According to MailChimp, “It regulates how any organization that is subject to the Regulation treats or uses the personal data of people located in the EU. Personal data is any piece of data that, used alone or with other data, could identify a person. If you collect, change, transmit, erase, or otherwise use or store the personal data of EU citizens, you’ll need to comply with the GDPR.”

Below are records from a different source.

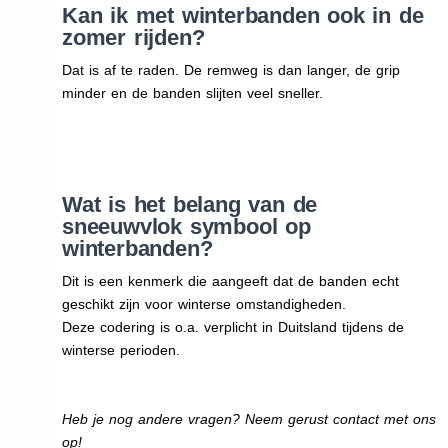
Kan ik met winterbanden ook in de
zomer rijden?
Dat is af te raden. De remweg is dan langer, de grip
minder en de banden slijten veel sneller.
Wat is het belang van de
sneeuwvlok symbool op
winterbanden?
Dit is een kenmerk die aangeeft dat de banden echt
geschikt zijn voor winterse omstandigheden.
Deze codering is o.a. verplicht in Duitsland tijdens de
winterse perioden.
Heb je nog andere vragen? Neem gerust contact met ons
op!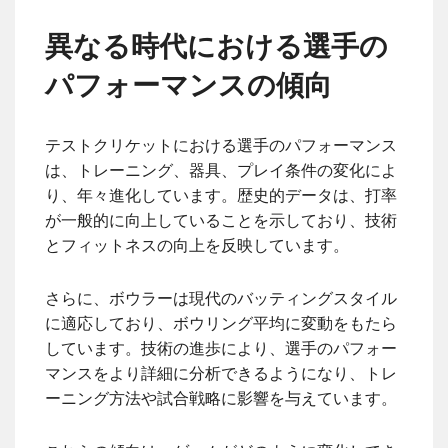
異なる時代における選手の
パフォーマンスの傾向
テストクリケットにおける選手のパフォーマンス
は、トレーニング、器具、プレイ条件の変化によ
り、年々進化しています。歴史的データは、打率
が一般的に向上していることを示しており、技術
とフィットネスの向上を反映しています。
さらに、ボウラーは現代のバッティングスタイル
に適応しており、ボウリング平均に変動をもたら
しています。技術の進歩により、選手のパフォー
マンスをより詳細に分析できるようになり、トレ
ーニング方法や試合戦略に影響を与えています。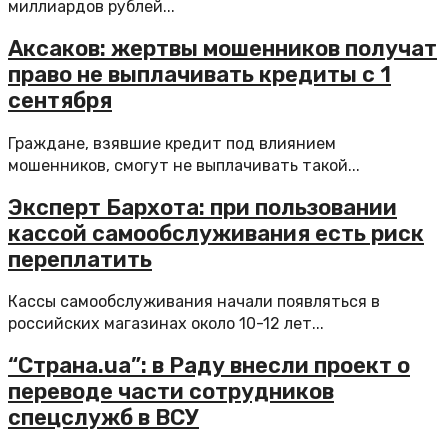
миллиардов рублей...
Аксаков: жертвы мошенников получат
право не выплачивать кредиты с 1
сентября
Граждане, взявшие кредит под влиянием
мошенников, смогут не выплачивать такой...
Эксперт Бархота: при пользовании
кассой самообслуживания есть риск
переплатить
Кассы самообслуживания начали появляться в
российских магазинах около 10-12 лет...
“Страна.ua”: в Раду внесли проект о
переводе части сотрудников
спецслужб в ВСУ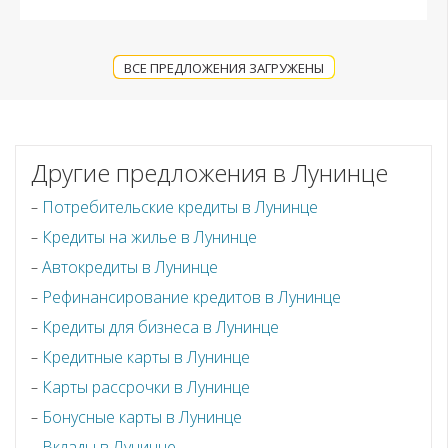
ВСЕ ПРЕДЛОЖЕНИЯ ЗАГРУЖЕНЫ
Другие предложения в Лунинце
Потребительские кредиты в Лунинце
Кредиты на жилье в Лунинце
Автокредиты в Лунинце
Рефинансирование кредитов в Лунинце
Кредиты для бизнеса в Лунинце
Кредитные карты в Лунинце
Карты рассрочки в Лунинце
Бонусные карты в Лунинце
Вклады в Лунинце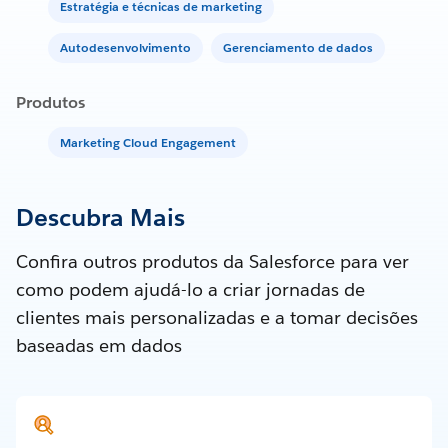
Estratégia e técnicas de marketing
Autodesenvolvimento
Gerenciamento de dados
Produtos
Marketing Cloud Engagement
Descubra Mais
Confira outros produtos da Salesforce para ver
como podem ajudá-lo a criar jornadas de
clientes mais personalizadas e a tomar decisões
baseadas em dados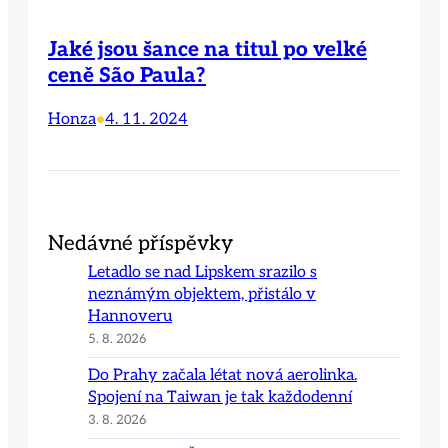
Jaké jsou šance na titul po velké
ceně São Paula?
Honza
4. 11. 2024
•
Nedávné příspěvky
Letadlo se nad Lipskem srazilo s
neznámým objektem, přistálo v
Hannoveru
5. 8. 2026
Do Prahy začala létat nová aerolinka.
Spojení na Taiwan je tak každodenní
3. 8. 2026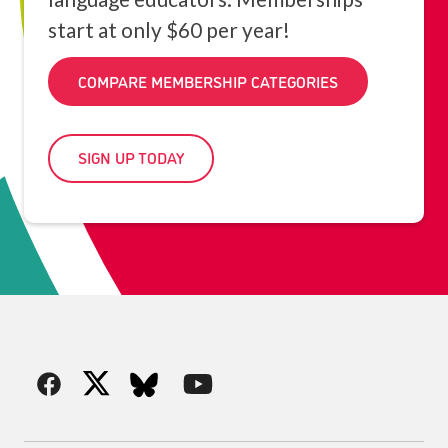
start at only $60 per year!
COMPARE MEMBERSHIP CATEGORIES
SIGN UP TODAY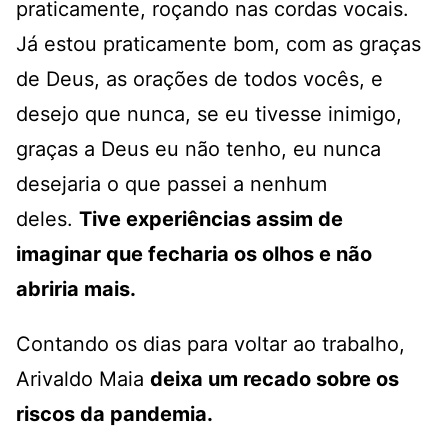
praticamente, roçando nas cordas vocais.
Já estou praticamente bom, com as graças
de Deus, as orações de todos vocês, e
desejo que nunca, se eu tivesse inimigo,
graças a Deus eu não tenho, eu nunca
desejaria o que passei a nenhum
deles.
Tive experiências assim de
imaginar que fecharia os olhos e não
abriria mais.
Contando os dias para voltar ao trabalho,
Arivaldo Maia
deixa um recado sobre os
riscos da pandemia.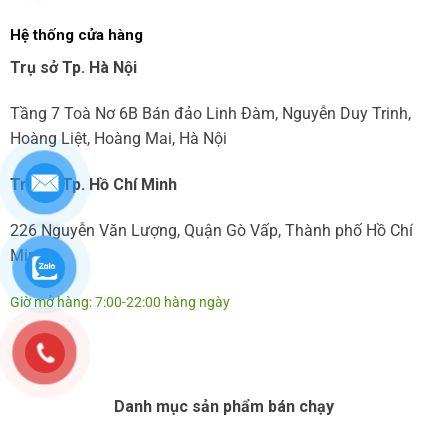
Hệ thống cửa hàng
Trụ sở Tp. Hà Nội
Tầng 7 Toà Nơ 6B Bán đảo Linh Đàm, Nguyễn Duy Trinh,
Hoàng Liệt, Hoàng Mai, Hà Nội
Trụ sở Tp. Hồ Chí Minh
226 Nguyễn Văn Lượng, Quận Gò Vấp, Thành phố Hồ Chí
Minh
Giờ mở hàng: 7:00-22:00 hàng ngày
Danh mục sản phẩm bán chạy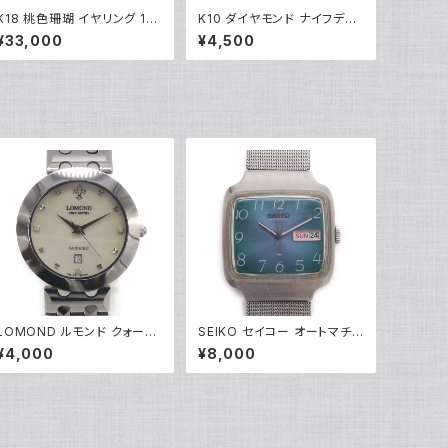
K18 桃色珊瑚 イヤリング 18
K10 ダイヤモンド ナイフデザ
金 ネジ式 Y04894
インピアス 10金 スタッドピア
¥33,000
¥4,500
ス Y03416
LOMOND ルモンド クォーツ
SEIKO セイコー オートマチッ
レディースウォッチ LM-777
ク 2409-3010 自動巻き ス
¥4,000
¥8,000
3 シェル文字盤 Y05275
クエアダイアル アンティーク
青文字盤 ※裏蓋個人名刻印
あり Y05282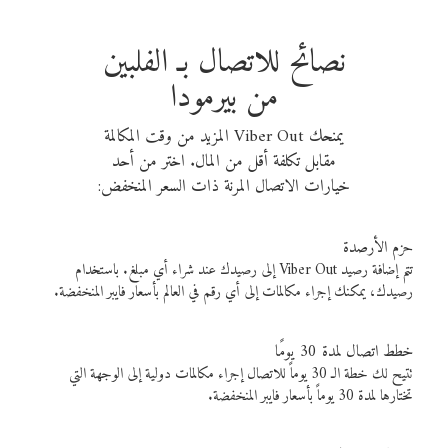
نصائح للاتصال بـ الفلبين
من بيرمودا
يمنحك Viber Out المزيد من وقت المكالمة
مقابل تكلفة أقل من المال. اختر من أحد
خيارات الاتصال المرنة ذات السعر المنخفض:
حزم الأرصدة
تتم إضافة رصيد Viber Out إلى رصيدك عند شراء أي مبلغ. باستخدام
رصيدك، يمكنك إجراء مكالمات إلى أي رقم في العالم بأسعار فايبر المنخفضة.
خطط اتصال لمدة 30 يومًا
تتيح لك خطة الـ 30 يوماً للاتصال إجراء مكالمات دولية إلى الوجهة التي
تختارها لمدة 30 يوماً بأسعار فايبر المنخفضة.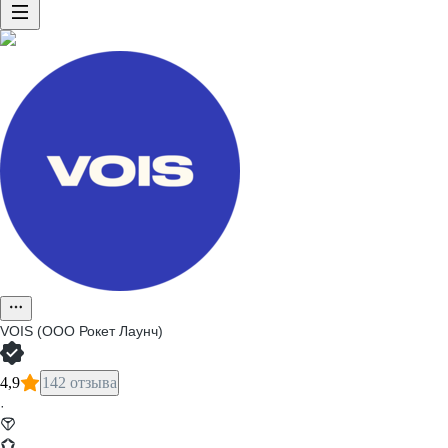
VOIS (ООО Рокет Лаунч)
4,9
142 отзыва
·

Off-hand, you may not think this applies to you. However, if you “offer goods or services to or monitor the behavior of EU data subjects,”[1] you should take a look at the guidelines. Even if your company is not located in the EU, you may still need to be in compliance.

What is personal data?

The European Commission identifies personal data as “any information that relates to an identified or identifiable living individual.” Examples include name and surname, home address, email address, location data, IP address, cookie ID, and more.

How do I gain consent?

Providing an opt-in feature on websites and in email rather than relying on forms as the only form of opt-in is a great way to get started. Also, identifying how your website or email uses the information collected. This is often covered in a privacy policy and terms and conditions on a website. In email it is often a disclaimer located in the email footer. Also, check third-party technology to ensure it does not automatically add people to your email lists without asking for consent.

In social media, many channels are adopting a policy to allow members to adjust settings that advertising and marketing applications may have had access to in the past. For example, LinkedIn will be removing audience email addresses previously allowed to be stored by advertisers. It’s important to review their policies as well. 

Also, if you market to or contact people under the age of 16 in the EU, you will be required to gain parental consent; in the U.S. the age requirement is 13. This is known as the Children’s Online Privacy Protection Act (COPPA).

What do I have to change on my website or in my email to help protect myself and my business?

The GDPR offers a compliance checklist to help you be in compliance with the recent changes. It breaks responsibilities down by controllers (if you store the data) and processors (you store data for someone else). Each has a unique set of responsibilities.

HubSpot has put a project plan together to help companies to prepare for the changes needed to address this new compliance effort.

If you have more questions about the impact GDPR might have on your company, review the Regulation website; then contact legal counsel to assist.